Alardear de conocimientos informáticos y, de paso, sacar un beneficio económico. El joven de 17 años residente en la comarca valenciana de la Ribera Alta investigado por difundir en internet fotografías de 16 compañeras de instituto y amigas también menores de edad que había modificado con inteligencia artificial (IA) para que aparecieran desnudas creó una web en la que, además de presumir de su habilidad para crear estas deepfake —imágenes falsas hiperrealistas—, ofertaba a potenciales clientes su servicios para generar otras nuevas.

Sin embargo, la aventura pseudo empresarial del menor duró poco. Menos de 48 horas después de crear la página en internet, la cerró. Los perfiles accesibles a todo el mundo que había abierto en las redes sociales Instagram y X (antes Twitter) precisamente para promocionar aquella ―contaban con enlaces que redirigían a ella si se pinchaban― tardó un poco más en clausurarlos: tres días. Fuentes cercanas a la investigación sospechan que el joven decidió borrar todo al enterarse de que una de las víctimas había descubierto las fotos falseadas e iba a denunciar.

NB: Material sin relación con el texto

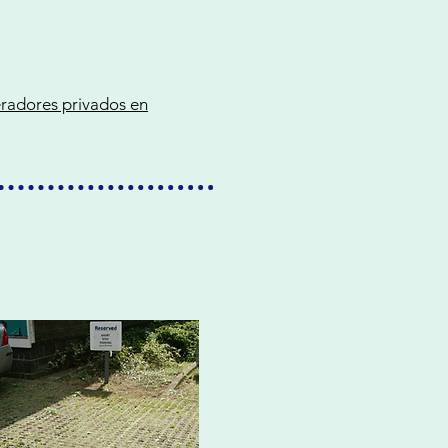
eradores privados en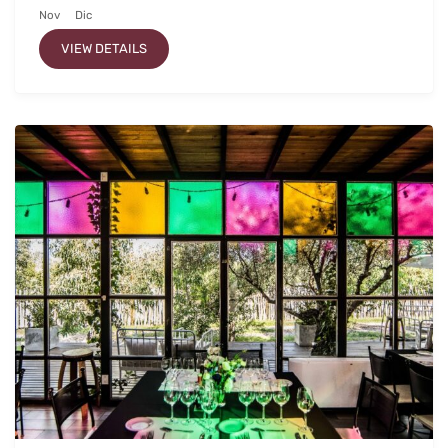
Nov
Dic
VIEW DETAILS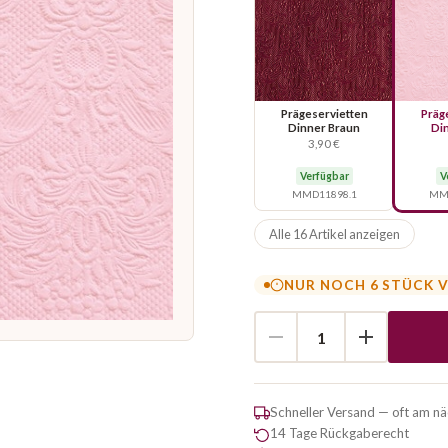
Prägeservietten
Präg
Dinner Braun
Di
3,90 €
Verfügbar
V
MMD11898.1
MMD
Alle 16 Artikel anzeigen
NUR NOCH 6 STÜCK 
Schneller Versand — oft am n
14 Tage Rückgaberecht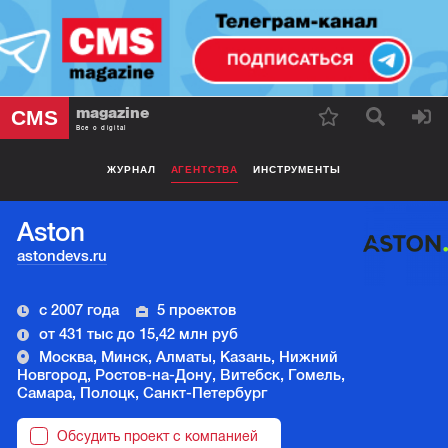
magazine
CMS
Все о digital
ЖУРНАЛ
АГЕНТСТВА
ИНСТРУМЕНТЫ
Aston
astondevs.ru
с 2007 года
5 проектов
от 431 тыс до 15,42 млн руб
Москва, Минск, Алматы, Казань, Нижний
Новгород, Ростов-на-Дону, Витебск, Гомель,
Самара, Полоцк, Санкт-Петербург
Обсудить проект с компанией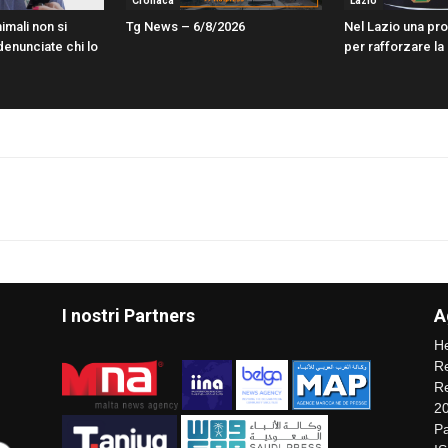
Cronaca
Lazio
imali non si
Tg News – 6/8/2026
Nel Lazio una pr
enunciate chi lo
per rafforzare la
I nostri Partners
A
He
Re
Re
2
Pa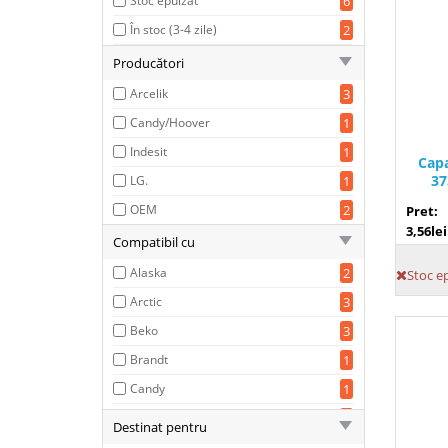
Stoc epuizat
6
În stoc (3-4 zile)
2
Producători
Arcelik
3
Candy/Hoover
1
Indesit
1
Capa
37
LG.
1
OEM
2
Pret:
3,56lei
Compatibil cu
Alaska
2
Stoc e
Arctic
3
Beko
3
Brandt
1
Candy
1
Hoover
1
Destinat pentru
Indesit
1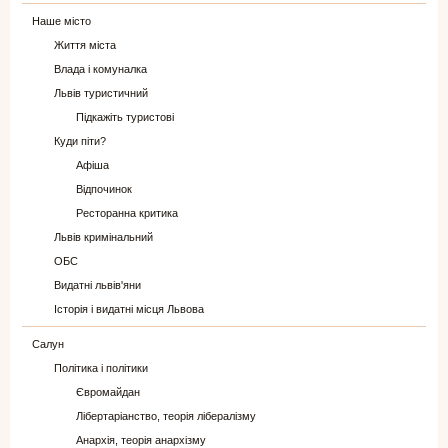
Наше місто
Життя міста
Влада і комуналка
Львів туристичний
Підкажіть туристові
Куди піти?
Афіша
Відпочинок
Ресторанна критика
Львів кримінальний
ОБС
Видатні львів'яни
Історія і видатні місця Львова
Салун
Політика і політики
Євромайдан
Лібертаріанство, теорія лібералізму
Анархія, теорія анархізму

Sin embargo, la eliminación de los perfiles no fue suficiente para quedar impune. Finalmente el Equipo @ de la Guardia Civil de Sueca (Valencia), especializado en ciberdelincuencia, lo identificó y presentó ante el titular del Juzgado de Menores número 1 de Valencia como presunto autor de un delito de corrupción de menores. El Gobierno anunció el pasado marzo un anteproyecto de ley orgánica para la protección de los menores en entornos digitales que, entre otras medidas, plantea castigar con penas de prisión la elaboración de este tipo de imágenes denominadas también “ultrafalsificaciones”.